** RECORDED INFORMATION follows **

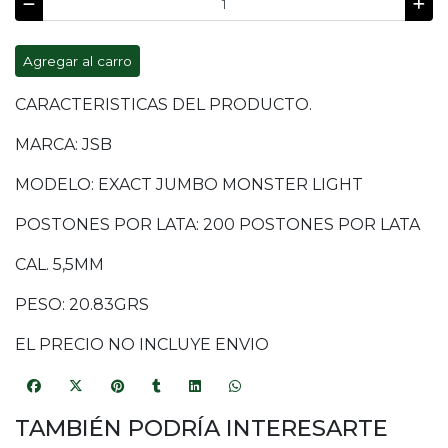
Agregar al carro
CARACTERISTICAS DEL PRODUCTO.
MARCA: JSB
MODELO: EXACT JUMBO MONSTER LIGHT
POSTONES POR LATA: 200 POSTONES POR LATA
CAL. 5,5MM
PESO: 20.83GRS
EL PRECIO NO INCLUYE ENVIO
TAMBIÉN PODRÍA INTERESARTE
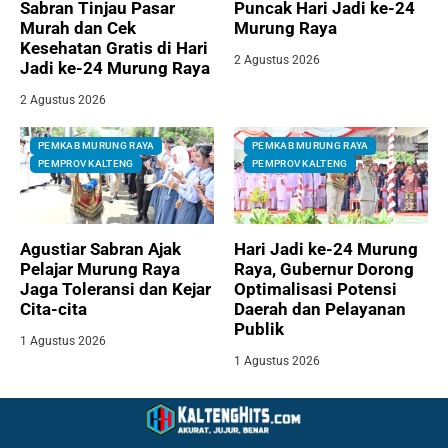
Sabran Tinjau Pasar
Puncak Hari Jadi ke-24
Murah dan Cek
Murung Raya
Kesehatan Gratis di Hari
2 Agustus 2026
Jadi ke-24 Murung Raya
2 Agustus 2026
PEMKAB MURUNG RAYA
PEMKAB MURUNG RAYA
PEMPROV KALTENG
PEMPROV KALTENG
Agustiar Sabran Ajak
Hari Jadi ke-24 Murung
Pelajar Murung Raya
Raya, Gubernur Dorong
Jaga Toleransi dan Kejar
Optimalisasi Potensi
Cita-cita
Daerah dan Pelayanan
Publik
1 Agustus 2026
1 Agustus 2026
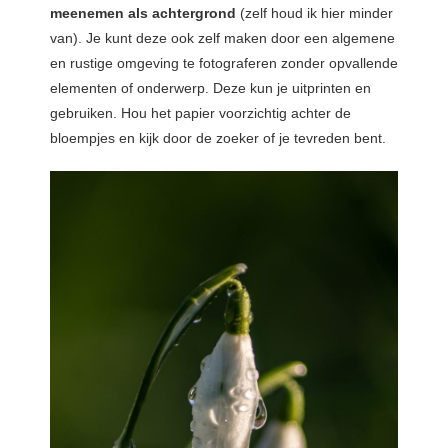
meenemen als achtergrond
(zelf houd ik hier minder
van). Je kunt deze ook zelf maken door een algemene
en rustige omgeving te fotograferen zonder opvallende
elementen of onderwerp. Deze kun je uitprinten en
gebruiken. Hou het papier voorzichtig achter de
bloempjes en kijk door de zoeker of je tevreden bent.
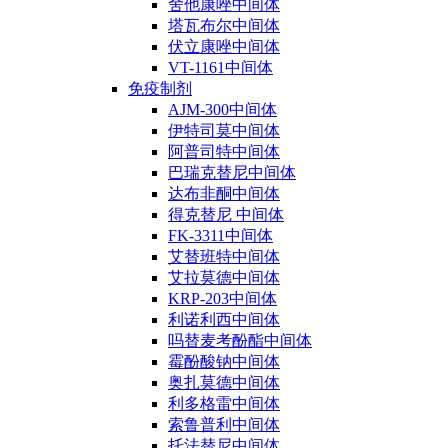
舍他康唑中间体
塔瓦布尔中间体
伏立康唑中间体
VT-1161中间体
免疫制剂
AJM-300中间体
伊特司莫中间体
阿普司特中间体
巴瑞克替尼中间体
达布非酮中间体
得克替尼 中间体
FK-3311中间体
艾替班特中间体
艾拉莫德中间体
KRP-203中间体
利诺利西中间体
吗替麦考酚酯中间体
霉酚酸钠中间体
奥扎莫德中间体
利多格雷中间体
索鲁普利中间体
托法替尼中间体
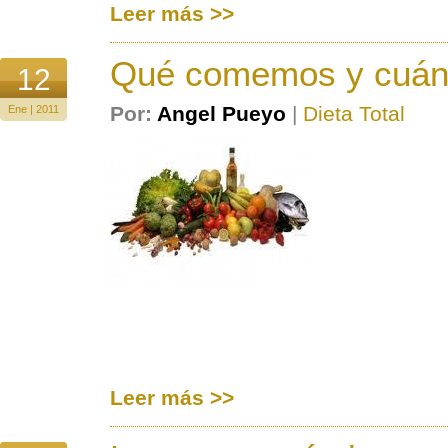
Leer más >>
Qué comemos y cuá
12
Por:
Angel Pueyo
|
Dieta Total
Ene | 2011
Leer más >>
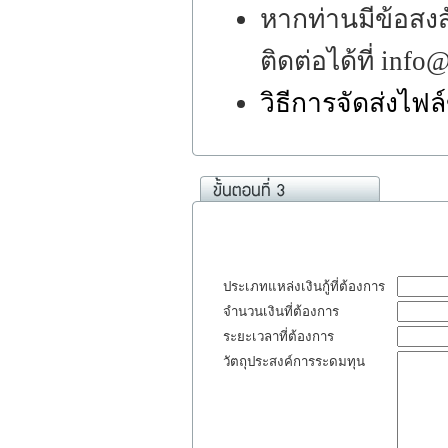
หากท่านมีข้อสงส
ติดต่อได้ที่ inf
วิธีการจัดส่งไฟ
ประเภทแหล่งเงินกู้ที่ต้องการ
จำนวนเงินที่ต้องการ
ระยะเวลาที่ต้องการ
วัตถุประสงค์การระดมทุน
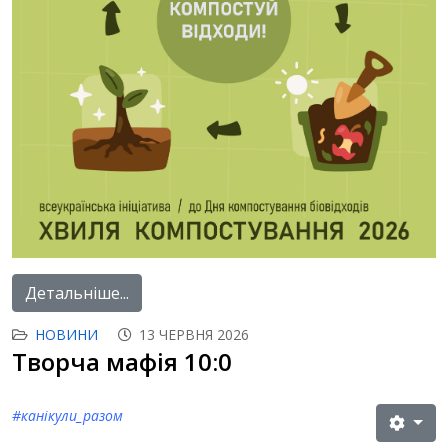
Детальніше...
НОВИНИ
13 ЧЕРВНЯ 2026
Творча мафія 10:0
#канікули_разом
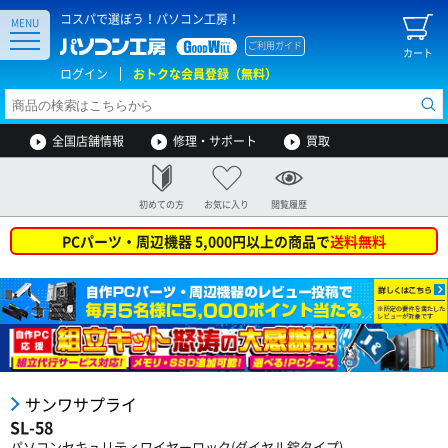
コスパで選ぼう！パソコン工房！
MENU
ご利用ガイド
カート
ログイン
おトクな会員登録（無料）
全国店舗情報
修理・サポート
買取
初めての方
お気に入り
閲覧履歴
PCパーツ・周辺機器 5,000円以上の商品で
送料無料
サンワサプライ
SL-58
パソコンセキュリティワイヤーロック(ダイヤル錠タイプ)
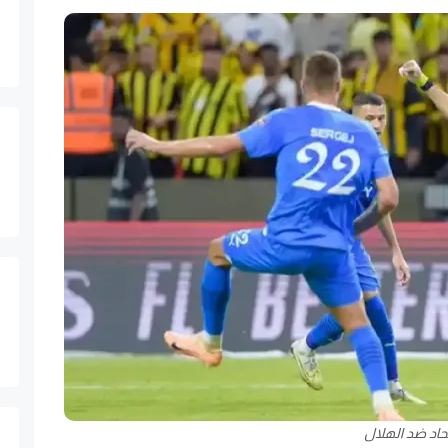
تحاد ضد الهلال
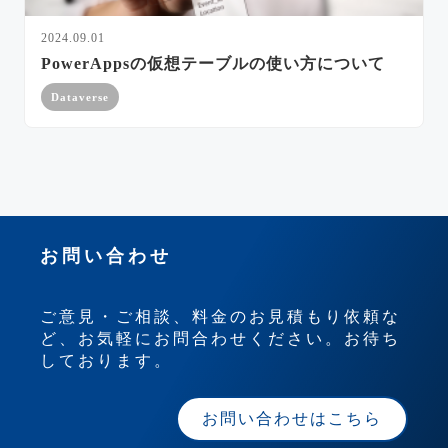
2024.09.01
PowerAppsの仮想テーブルの使い方について
Dataverse
お問い合わせ
ご意見・ご相談、料金のお見積もり依頼な
ど、お気軽にお問合わせください。お待ち
しております。
お問い合わせはこちら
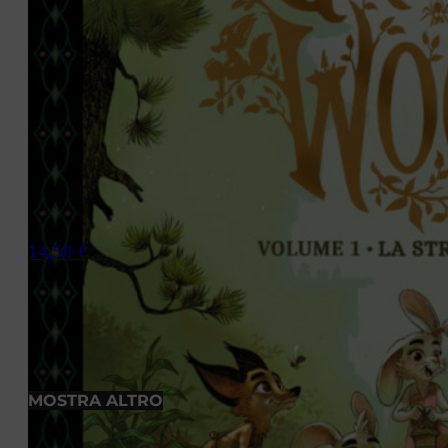
14,50
€
MOSTRA ALTRO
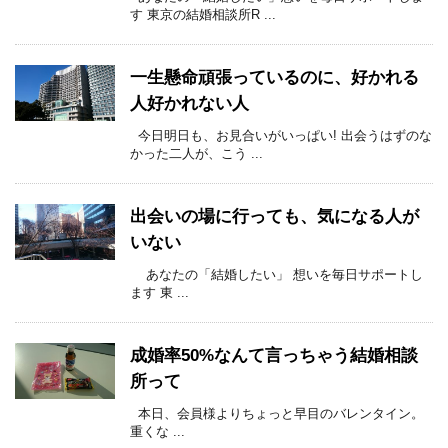
す 東京の結婚相談所R ...
一生懸命頑張っているのに、好かれる
人好かれない人
今日明日も、お見合いがいっぱい! 出会うはずのな
かった二人が、こう ...
出会いの場に行っても、気になる人が
いない
あなたの「結婚したい」 想いを毎日サポートし
ます 東 ...
成婚率50%なんて言っちゃう結婚相談
所って
本日、会員様よりちょっと早目のバレンタイン。
重くな ...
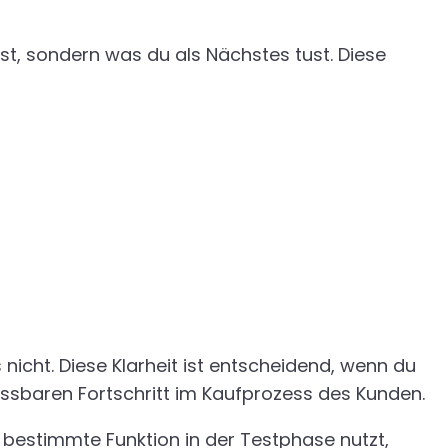
ast, sondern was du als Nächstes tust. Diese
 nicht. Diese Klarheit ist entscheidend, wenn du
ssbaren Fortschritt im Kaufprozess des Kunden.
 bestimmte Funktion in der Testphase nutzt,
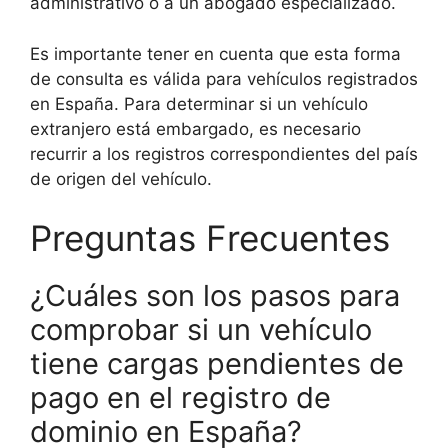
administrativo o a un abogado especializado.
Es importante tener en cuenta que esta forma
de consulta es válida para vehículos registrados
en España. Para determinar si un vehículo
extranjero está embargado, es necesario
recurrir a los registros correspondientes del país
de origen del vehículo.
Preguntas Frecuentes
¿Cuáles son los pasos para
comprobar si un vehículo
tiene cargas pendientes de
pago en el registro de
dominio en España?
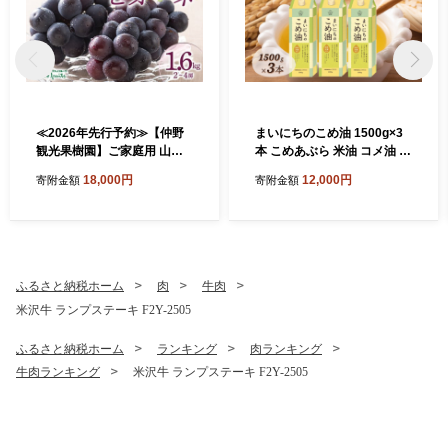
≪2026年先行予約≫【仲野
まいにちのこめ油 1500g×3
観光果樹園】ご家庭用 山形
本 こめあぶら 米油 コメ油 揚
県産 ピオーネ 1.6kg(2~4房)
げ物 炒め物 サラダ 山形県 食
18,000円
12,000円
寄附金額
寄附金額
種無し ぶどう 2026年8月下
用油 食用オイル 調理油 油 食
旬から順次発送 F2Y-5456
品 山形県 F2Y-1730
ふるさと納税ホーム
肉
牛肉
米沢牛 ランプステーキ F2Y-2505
ふるさと納税ホーム
ランキング
肉ランキング
牛肉ランキング
米沢牛 ランプステーキ F2Y-2505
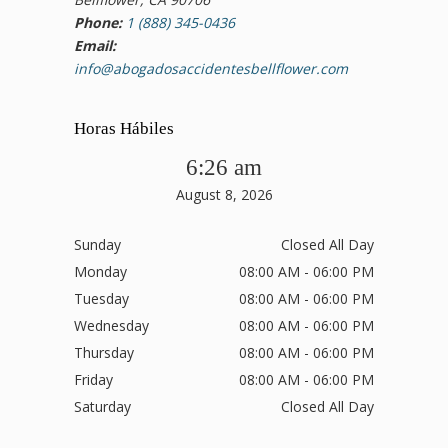
Phone:
1 (888) 345-0436
Email:
info@abogadosaccidentesbellflower.com
Horas Hábiles
6:26 am
August 8, 2026
Sunday
Closed All Day
Monday
08:00 AM - 06:00 PM
Tuesday
08:00 AM - 06:00 PM
Wednesday
08:00 AM - 06:00 PM
Thursday
08:00 AM - 06:00 PM
Friday
08:00 AM - 06:00 PM
Saturday
Closed All Day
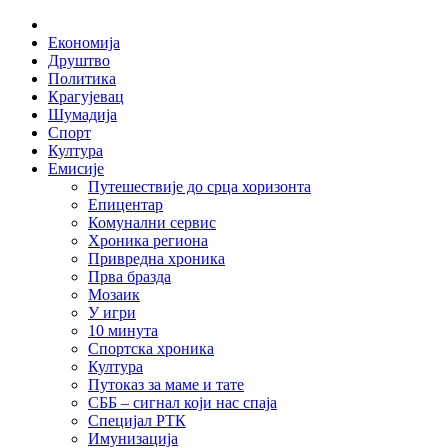
Skip
Home
to
Економија
content
Друштво
Политика
Крагујевац
Шумадија
Спорт
Култура
Емисије
Путешествије до срца хоризонта
Епицентар
Комунални сервис
Хроника региона
Привредна хроника
Прва бразда
Мозаик
У игри
10 минута
Спортска хроника
Култура
Путоказ за маме и тате
СББ – сигнал који нас спаја
Специјал РТК
Имунизација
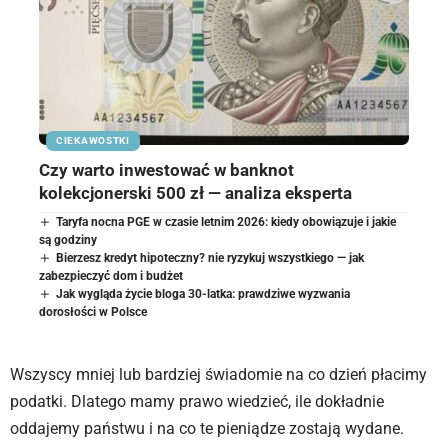
CIEKAWOSTKI
Czy warto inwestować w banknot
kolekcjonerski 500 zł — analiza eksperta
Taryfa nocna PGE w czasie letnim 2026: kiedy obowiązuje i jakie
są godziny
Bierzesz kredyt hipoteczny? nie ryzykuj wszystkiego — jak
zabezpieczyć dom i budżet
Jak wygląda życie bloga 30-latka: prawdziwe wyzwania
dorosłości w Polsce
Wszyscy mniej lub bardziej świadomie na co dzień płacimy
podatki. Dlatego mamy prawo wiedzieć, ile dokładnie
oddajemy państwu i na co te pieniądze zostają wydane.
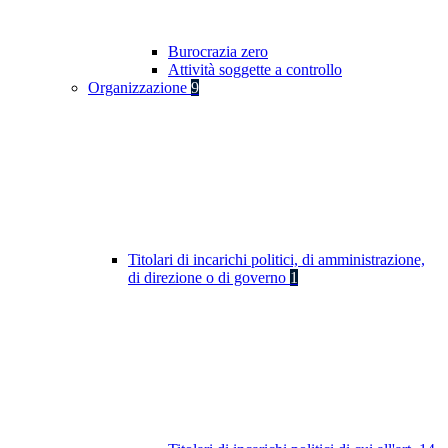
Burocrazia zero
Attività soggette a controllo
Organizzazione
9
Titolari di incarichi politici, di amministrazione,
di direzione o di governo
1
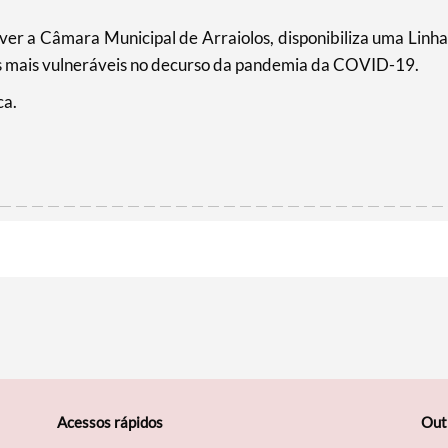
er a Câmara Municipal de Arraiolos, disponibiliza uma Linha
oas mais vulneráveis no decurso da pandemia da COVID-19.
ca.
Acessos rápidos
Out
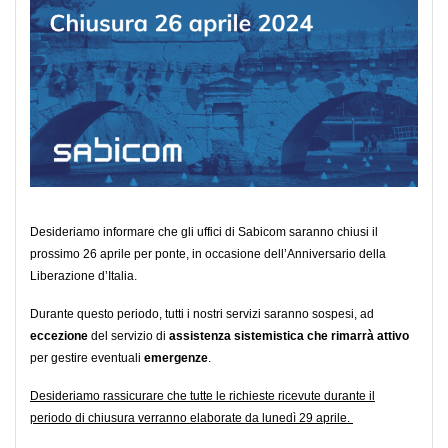
Desideriamo informare che gli uffici di Sabicom saranno chiusi il
prossimo 26 aprile per ponte, in occasione dell’Anniversario della
Liberazione d’Italia.
Durante questo periodo, tutti i nostri servizi saranno sospesi, ad
eccezione
del servizio di
assistenza sistemistica che rimarrà attivo
per gestire eventuali
emergenze
.
Desideriamo rassicurare che tutte le richieste ricevute durante il
periodo di chiusura verranno elaborate da lunedì 29 aprile.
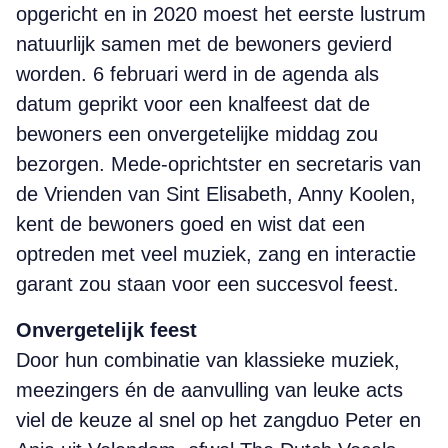
opgericht en in 2020 moest het eerste lustrum
natuurlijk samen met de bewoners gevierd
worden. 6 februari werd in de agenda als
datum geprikt voor een knalfeest dat de
bewoners een onvergetelijke middag zou
bezorgen. Mede-oprichtster en secretaris van
de Vrienden van Sint Elisabeth, Anny Koolen,
kent de bewoners goed en wist dat een
optreden met veel muziek, zang en interactie
garant zou staan voor een succesvol feest.
Onvergetelijk feest
Door hun combinatie van klassieke muziek,
meezingers én de aanvulling van leuke acts
viel de keuze al snel op het zangduo Peter en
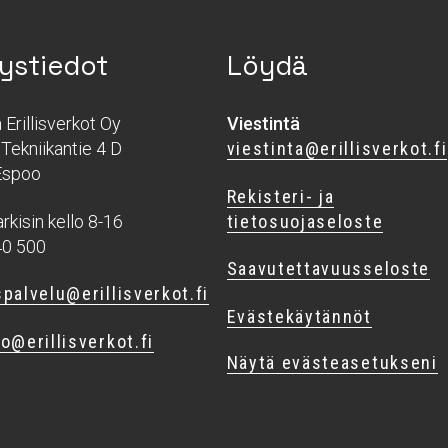
ystiedot
Löydä
Erillisverkot Oy
Viestintä
Tekniikantie 4 D
viestinta@erillisverkot.fi
Espoo
Rekisteri- ja
rkisin kello 8-16
tietosuojaseloste
40 500
Saavutettavuusseloste
palvelu@erillisverkot.fi
Evästekäytännöt
o@erillisverkot.fi
Näytä evästeasetukseni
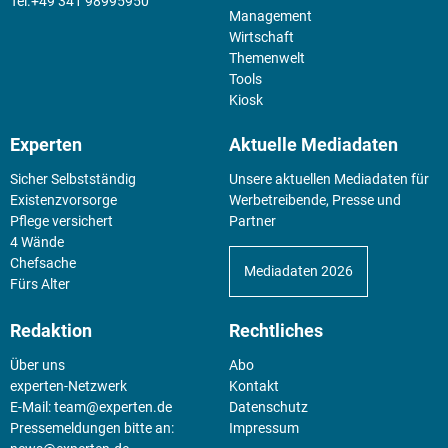
+49 341 98995950
Management
Wirtschaft
Themenwelt
Tools
Kiosk
Experten
Aktuelle Mediadaten
Sicher Selbstständig
Unsere aktuellen Mediadaten für
Existenz­vorsorge
Werbetreibende, Presse und
Pflege versichert
Partner
4 Wände
Chefsache
Mediadaten 2026
Fürs Alter
Redaktion
Rechtliches
Über uns
Abo
experten-Netzwerk
Kontakt
E-Mail:
team@experten.de
Datenschutz
Pressemeldungen bitte an:
Impressum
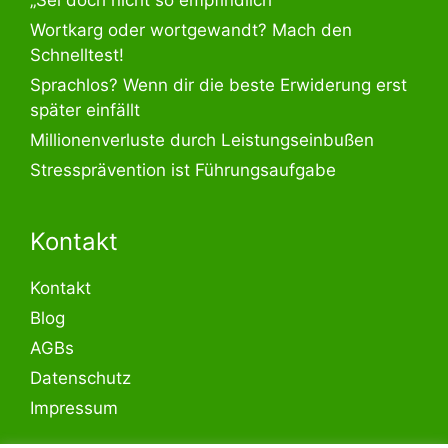
Wortkarg oder wortgewandt? Mach den
Schnelltest!
Sprachlos? Wenn dir die beste Erwiderung erst
später einfällt
Millionenverluste durch Leistungseinbußen
Stressprävention ist Führungsaufgabe
Kontakt
Kontakt
Blog
AGBs
Datenschutz
Impressum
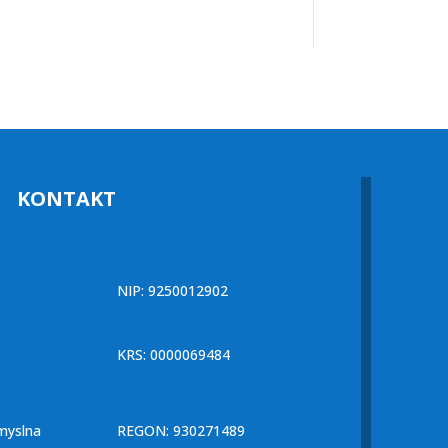
KONTAKT
NIP: 9250012902
KRS: 0000069484
myslna
REGON: 930271489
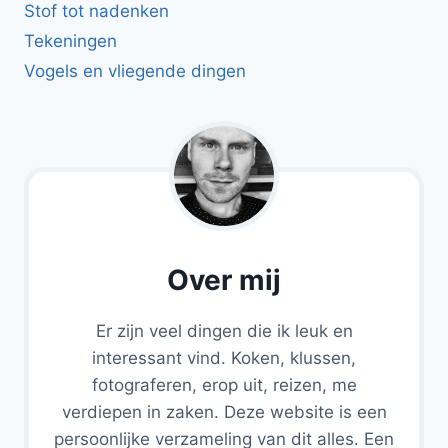
Stof tot nadenken
Tekeningen
Vogels en vliegende dingen
Over mij
Er zijn veel dingen die ik leuk en
interessant vind. Koken, klussen,
fotograferen, erop uit, reizen, me
verdiepen in zaken. Deze website is een
persoonlijke verzameling van dit alles. Een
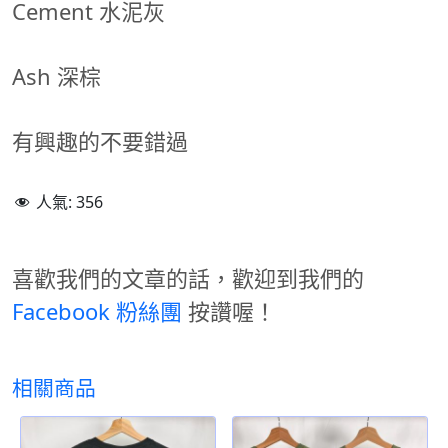
Cement 水泥灰
Ash 深棕
有興趣的不要錯過
人氣:
356
喜歡我們的文章的話，歡迎到我們的
Facebook 粉絲團
按讚喔！
相關商品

** End of RECORDED INFORMATION **

Among the entries above, take the lines from the one with "administrativo o a un abogado especializado." through the one with "del servizio di" and retype them exactly, leaving out the pictures.

administrativo o a un abogado especializado.
Es importante tener en cuenta que esta forma
de consulta es válida para vehículos registrados
en España. Para determinar si un vehículo
extranjero está embargado, es necesario
recurrir a los registros correspondientes del país
de origen del vehículo.
Preguntas Frecuentes
¿Cuáles son los pasos para
comprobar si un vehículo
tiene cargas pendientes de
pago en el registro de
dominio en España?
≪2026年先行予約≫【仲野
まいにちのこめ油 1500g×3
観光果樹園】ご家庭用 山形
本 こめあぶら 米油 コメ油 揚
県産 ピオーネ 1.6kg(2~4房)
げ物 炒め物 サラダ 山形県 食
18,000円
12,000円
寄附金額
寄附金額
種無し ぶどう 2026年8月下
用油 食用オイル 調理油 油 食
旬から順次発送 F2Y-5456
品 山形県 F2Y-1730
ふるさと納税ホーム
肉
牛肉
米沢牛 ランプステーキ F2Y-2505
ふるさと納税ホーム
ランキング
肉ランキング
牛肉ランキング
米沢牛 ランプステーキ F2Y-2505
Phone:
1 (888) 345-0436
Email:
info@abogadosaccidentesbellflower.com
Horas Hábiles
6:26 am
August 8, 2026
Sunday
Closed All Day
Monday
08:00 AM - 06:00 PM
Tuesday
08:00 AM - 06:00 PM
Wednesday
08:00 AM - 06:00 PM
Thursday
08:00 AM - 06:00 PM
Friday
08:00 AM - 06:00 PM
Saturday
Closed All Day
Skip
Home
to
Економија
content
Друштво
Политика
Крагујевац
Шумадија
Спорт
Култура
Емисије
Путешествије до срца хоризонта
Епицентар
Комунални сервис
Хроника региона
Привредна хроника
Прва бразда
Мозаик
У игри
10 минута
Спортска хроника
Култура
Путоказ за маме и тате
СББ – сигнал који нас спаја
Специјал РТК
Имунизација
CIEKAWOSTKI
Czy warto inwestować w banknot
kolekcjonerski 500 zł — analiza eksperta
Taryfa nocna PGE w czasie letnim 2026: kiedy obowiązuje i jakie
są godziny
Bierzesz kredyt hipoteczny? nie ryzykuj wszystkiego — jak
zabezpieczyć dom i budżet
Jak wygląda życie bloga 30-latka: prawdziwe wyzwania
dorosłości w Polsce
Wszyscy mniej lub bardziej świadomie na co dzień płacimy
podatki. Dlatego mamy prawo wiedzieć, ile dokładnie
oddajemy państwu i na co te pieniądze zostają wydane.
Burocrazia zero
Attività soggette a controllo
Organizzazione
9
Titolari di incarichi politici, di amministrazione,
di direzione o di governo
1
er a Câmara Municipal de Arraiolos, disponibiliza uma Linha
oas mais vulneráveis no decurso da pandemia da COVID-19.
ca.
Acessos rápidos
Out
Desideriamo informare che gli uffici di Sabicom saranno chiusi il
prossimo 26 aprile per ponte, in occasione dell’Anniversario della
Liberazione d’Italia.
Durante questo periodo, tutti i nostri servizi saranno sospesi, ad
eccezione
del servizio di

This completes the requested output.